Para tales efectos, las partes suscribirán los acuerdos y pactos necesarios sobre cuantía, condiciones y forma de pago de gastos adicionales, reconocimientos de costos financieros e intereses, si a ello hubiere lugar, ajustando la cancelación a las disponibilidades de la apropiación de que trata el numeral 14 del artículo 25. En todo caso, las entidades deberán adoptar las medidas necesarias en la misma o en la siguiente vigencia de que se trate”.
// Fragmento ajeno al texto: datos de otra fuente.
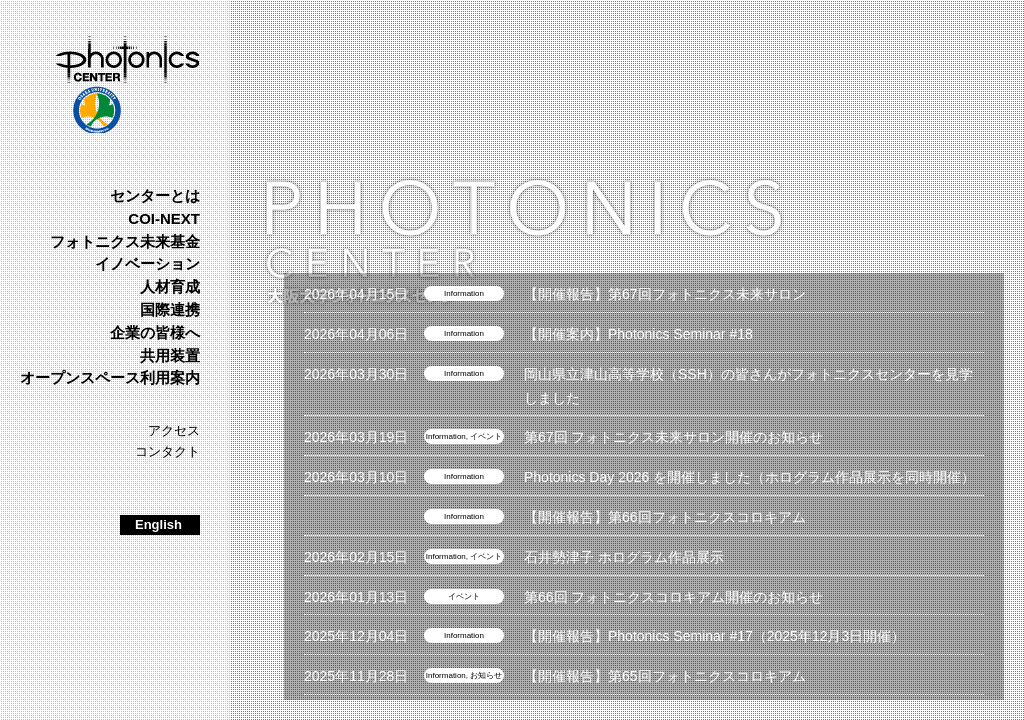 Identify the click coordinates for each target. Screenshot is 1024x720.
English (158, 524)
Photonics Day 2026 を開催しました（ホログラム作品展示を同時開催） (749, 477)
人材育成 (170, 286)
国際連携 (170, 309)
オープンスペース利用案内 (110, 377)
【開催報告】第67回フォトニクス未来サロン (665, 294)
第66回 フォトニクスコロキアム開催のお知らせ (673, 597)
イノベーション (147, 263)
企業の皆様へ (155, 332)
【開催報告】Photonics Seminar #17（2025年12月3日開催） (714, 636)
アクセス (174, 430)
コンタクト (167, 451)
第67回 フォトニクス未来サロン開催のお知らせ (673, 437)
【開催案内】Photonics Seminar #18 (638, 334)
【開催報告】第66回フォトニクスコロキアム (665, 517)
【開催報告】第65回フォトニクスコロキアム (665, 676)
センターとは (155, 195)
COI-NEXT (164, 218)
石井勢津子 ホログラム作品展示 (624, 557)
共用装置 (170, 355)
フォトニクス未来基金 (125, 241) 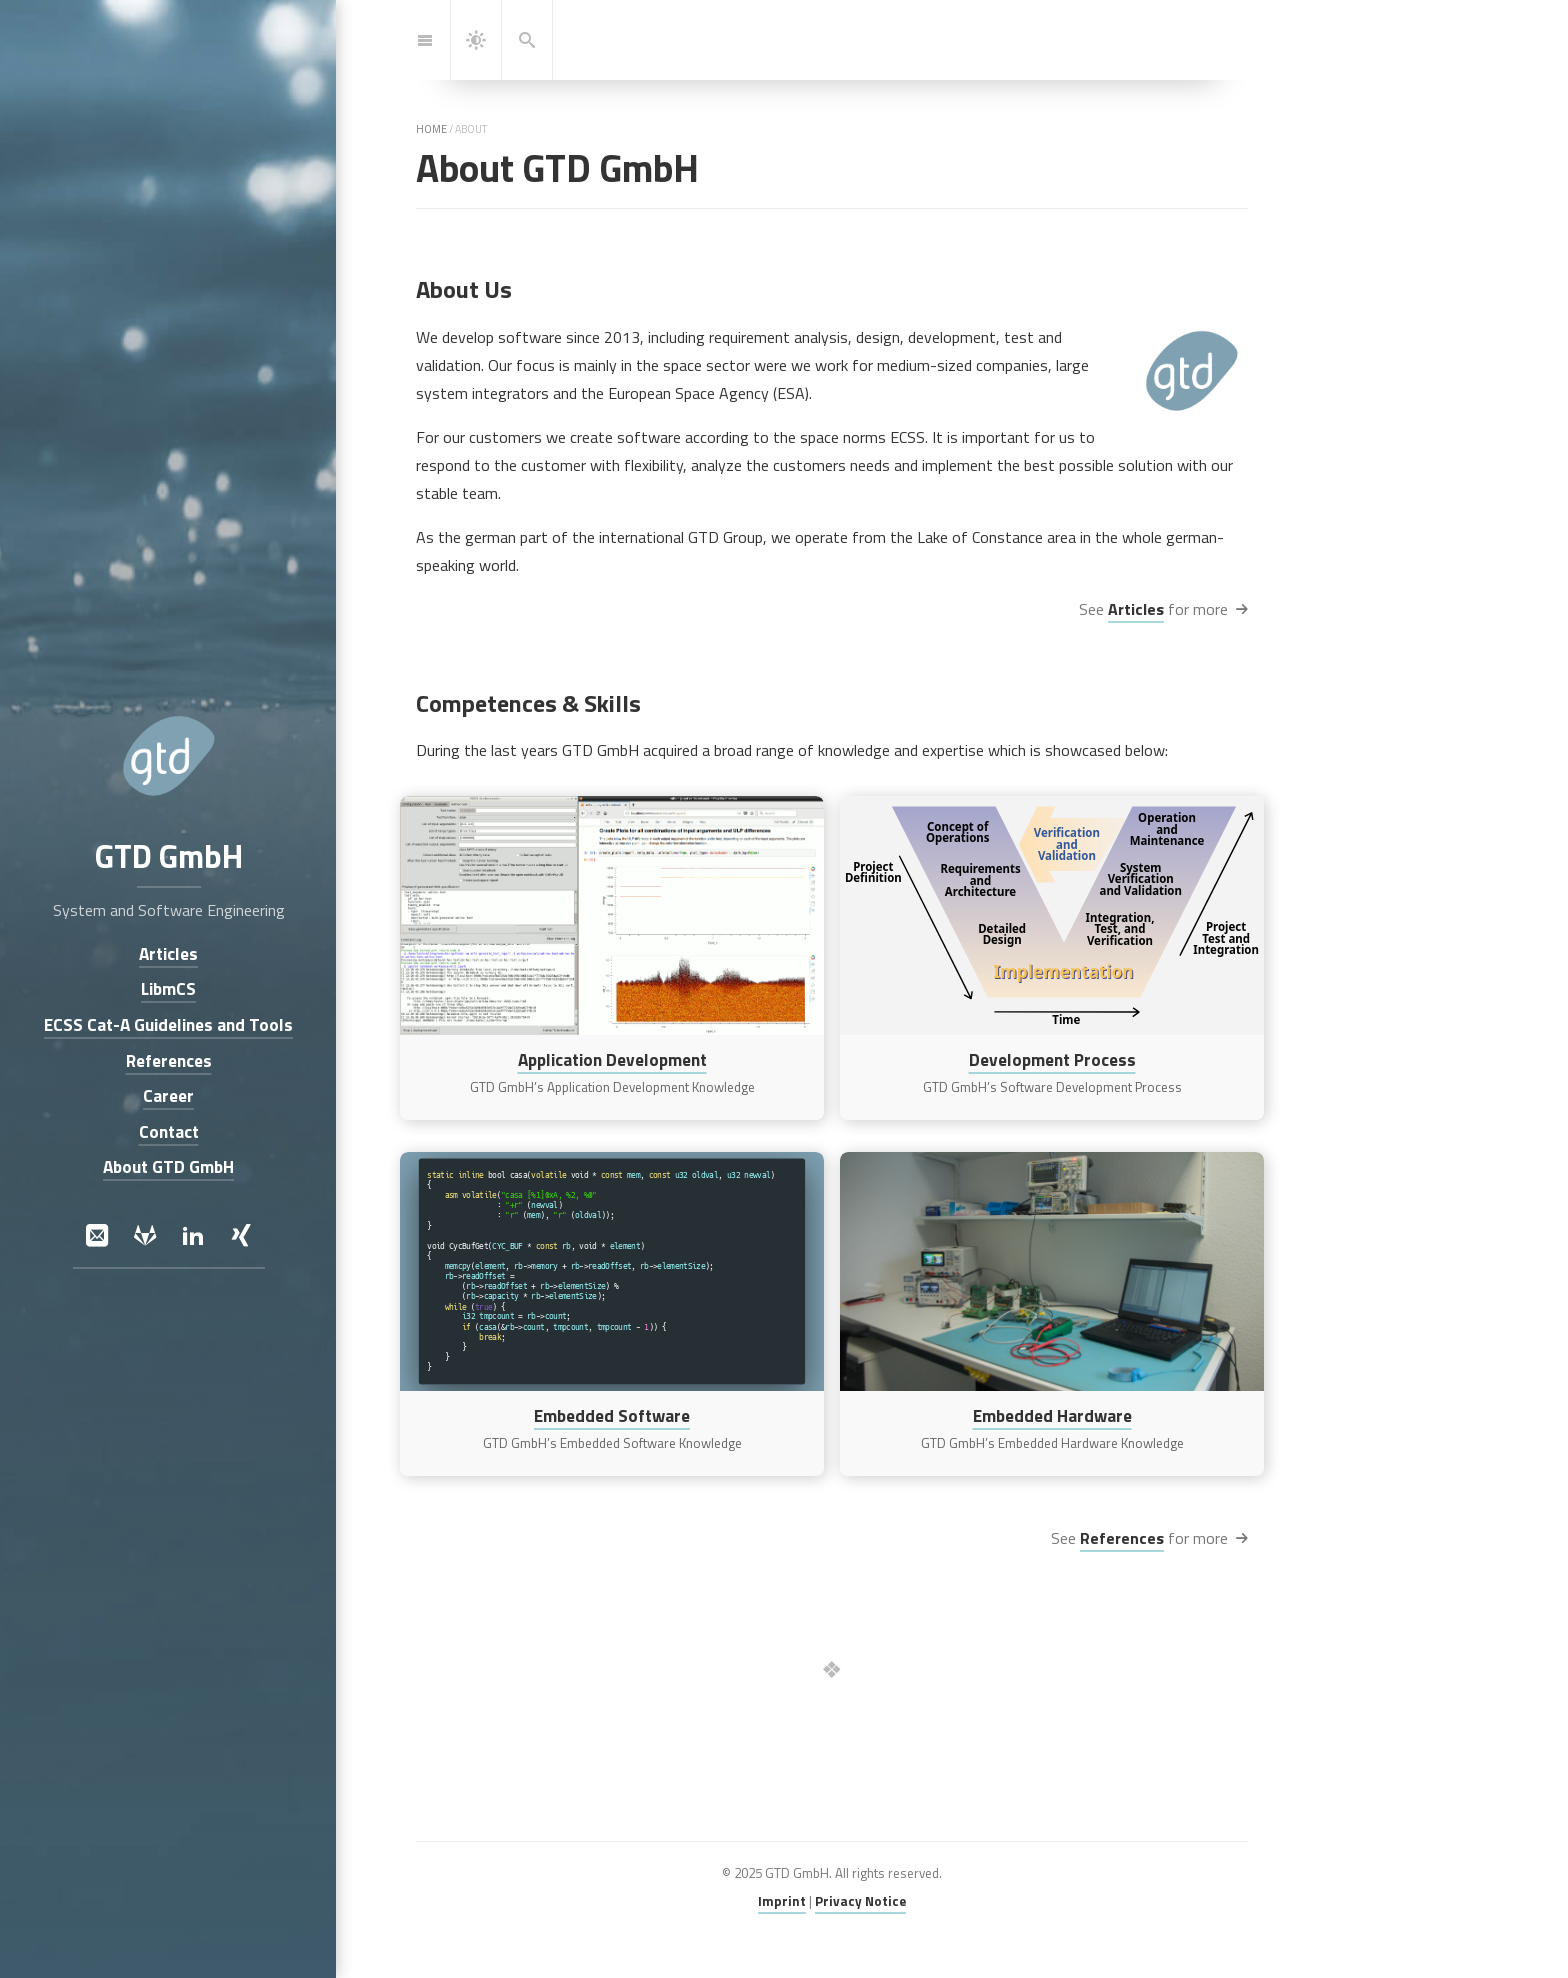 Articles (1136, 609)
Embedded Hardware (1052, 1414)
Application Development (612, 1059)
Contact (168, 1131)
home (431, 129)
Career (168, 1096)
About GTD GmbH (168, 1167)
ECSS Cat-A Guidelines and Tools (168, 1024)
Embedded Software (612, 1414)
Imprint (782, 1901)
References (1122, 1538)
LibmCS (168, 989)
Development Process (1052, 1059)
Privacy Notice (860, 1901) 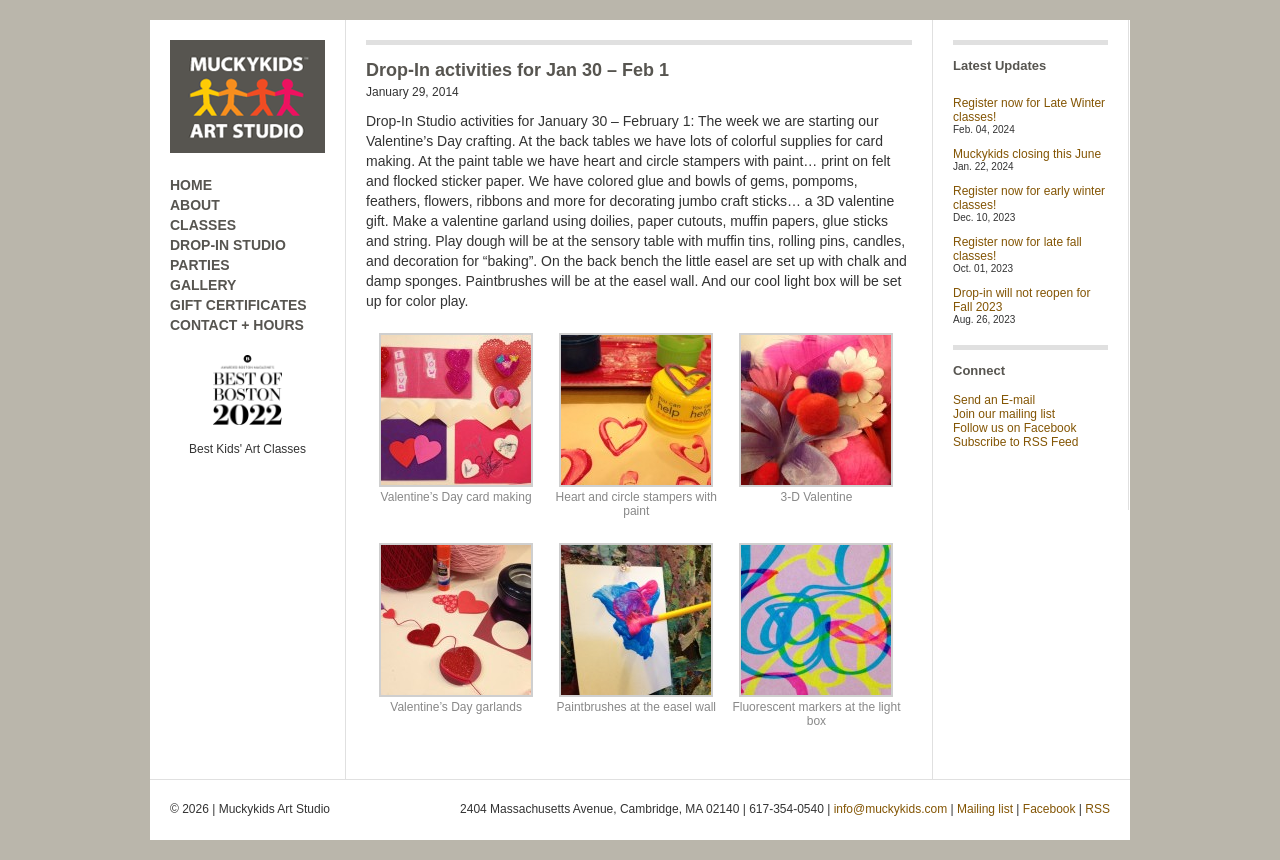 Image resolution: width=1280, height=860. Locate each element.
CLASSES (203, 225)
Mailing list (985, 809)
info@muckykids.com (891, 809)
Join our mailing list (1004, 414)
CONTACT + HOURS (237, 325)
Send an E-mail (994, 400)
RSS (1097, 809)
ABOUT (195, 205)
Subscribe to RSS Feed (1015, 442)
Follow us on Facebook (1014, 428)
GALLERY (203, 285)
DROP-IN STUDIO (228, 245)
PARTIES (200, 265)
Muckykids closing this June (1027, 154)
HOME (191, 185)
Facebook (1049, 809)
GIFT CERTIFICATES (238, 305) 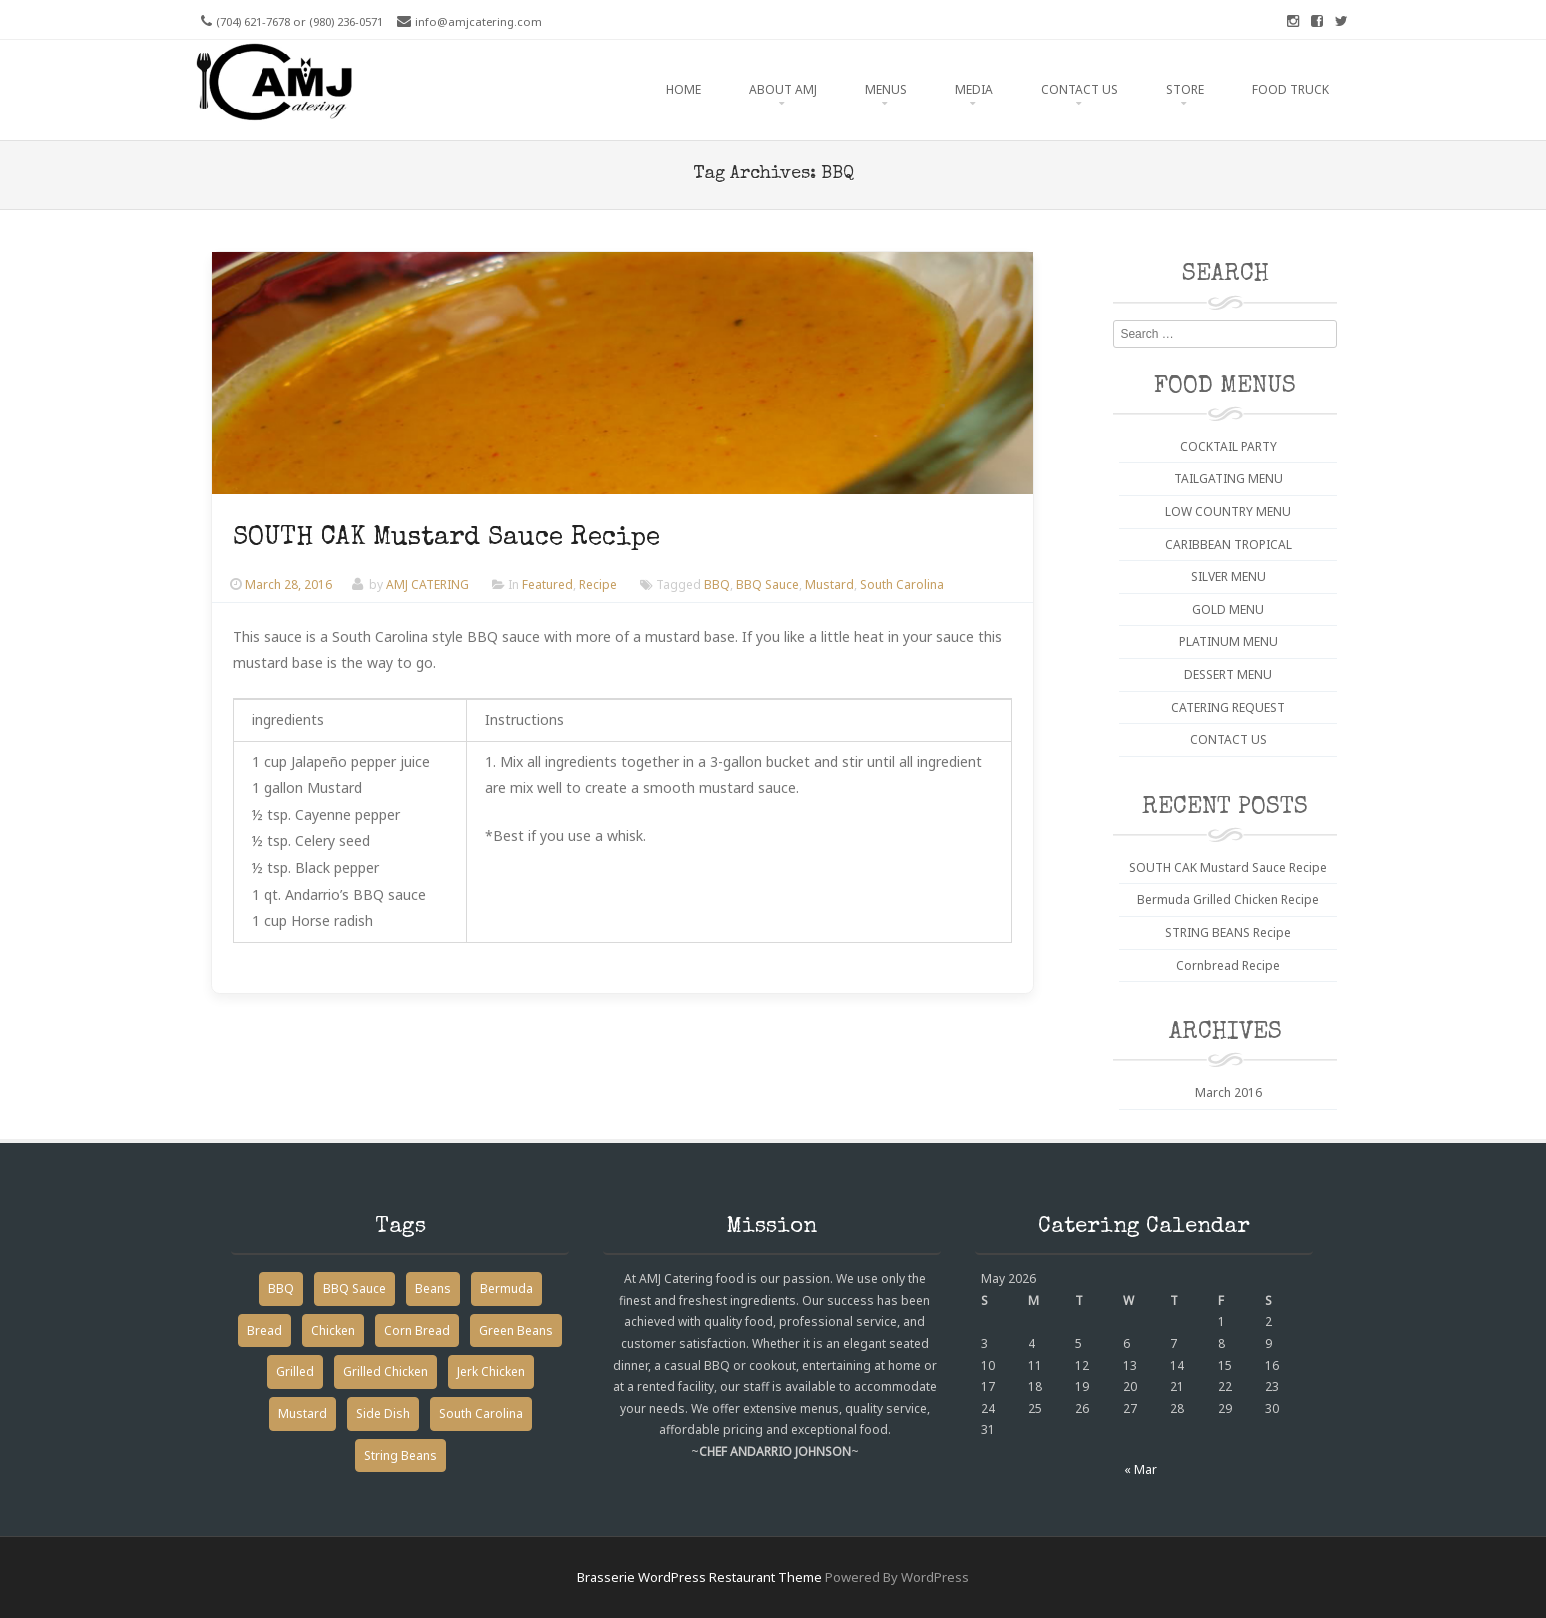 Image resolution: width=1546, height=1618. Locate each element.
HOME (683, 89)
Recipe (598, 584)
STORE (1185, 89)
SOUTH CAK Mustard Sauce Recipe (446, 539)
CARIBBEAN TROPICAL (1228, 544)
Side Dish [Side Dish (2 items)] (383, 1413)
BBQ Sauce (767, 584)
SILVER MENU (1228, 576)
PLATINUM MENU (1228, 641)
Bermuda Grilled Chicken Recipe (1228, 899)
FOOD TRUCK (1290, 89)
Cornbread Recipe (1228, 965)
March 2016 (1228, 1092)
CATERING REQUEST (1228, 707)
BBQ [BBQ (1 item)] (281, 1288)
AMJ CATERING (427, 584)
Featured (547, 584)
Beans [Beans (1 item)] (433, 1288)
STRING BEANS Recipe (1228, 932)
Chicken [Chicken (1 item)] (333, 1330)
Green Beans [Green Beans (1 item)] (516, 1330)
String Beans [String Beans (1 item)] (400, 1455)
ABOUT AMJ (783, 89)
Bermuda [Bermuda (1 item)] (506, 1288)
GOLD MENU (1228, 609)
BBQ (717, 584)
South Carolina (902, 584)
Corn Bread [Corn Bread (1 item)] (417, 1330)
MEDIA (974, 89)
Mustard (829, 584)
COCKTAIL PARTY (1228, 446)
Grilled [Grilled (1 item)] (295, 1371)
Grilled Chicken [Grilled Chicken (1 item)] (385, 1371)
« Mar (1140, 1469)
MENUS (886, 89)
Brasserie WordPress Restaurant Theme (699, 1577)
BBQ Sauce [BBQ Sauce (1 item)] (354, 1288)
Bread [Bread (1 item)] (264, 1330)
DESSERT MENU (1228, 674)
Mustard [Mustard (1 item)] (302, 1413)
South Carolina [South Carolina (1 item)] (481, 1413)
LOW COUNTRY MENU (1228, 511)
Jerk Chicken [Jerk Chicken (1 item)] (491, 1371)
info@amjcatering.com (478, 21)
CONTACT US (1079, 89)
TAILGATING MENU (1228, 478)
Aunque la situación fáctica que se maneja en el presente caso es anterior a la expedición de la Ley 80 de 1993, es bueno destacar que aun con la aplicación de dicha norma, tampoco tendrían vocación de prosperidad las pretensiones, pues como ya se indicó, la eventualidad ocurrió por culpa del contratista quien otorgó excesivas condiciones económicas para conseguir la adjudicación del contrato. Esta realidad lleva a concluir que el contratista obró con imprevisión y negligencia, y es a él, a quien corresponde soportar los efectos nocivos de la conducta riesgosa que asumió.

A manera de pedagogía jurídica y judicial, la Sala advierte que la jurisprudencia administrativa debe ser especialmente cuidadosa en la aplicación de la teoría de la imprevisión. No es admisible su aplicación a casos como el presente, en el cual los contratistas proponen precios excesivamente inferiores frente a los de la competencia, con el objetivo de tener éxito en el proceso licitatorio, para luego pedir su reajuste con el argumento de las crisis en las cuales frecuentemente se debate la economía del país.

Adicionalmente es preciso recordar que en la contratación prevalece el principio de la buena fe, que conduce al entendimiento de la lealtad interpartes, que administrativamente se extiende a otros licitantes y que nadie puede alegar su propia torpeza ni su malicia en provecho propio. Si bien es cierto el contrato administrativo recibe al contratista en alguna manera como colaborador de la administración, ello no constituye óbice para observar recíprocamente los compromisos legítimamente adquiridos, sin posibilidad de desconocerlos unilateralmente».

(Sentencia de junio 19 de 1996. Expediente 4868. Consejero Ponente: Dr. Jesús María Carrillo Ballesteros).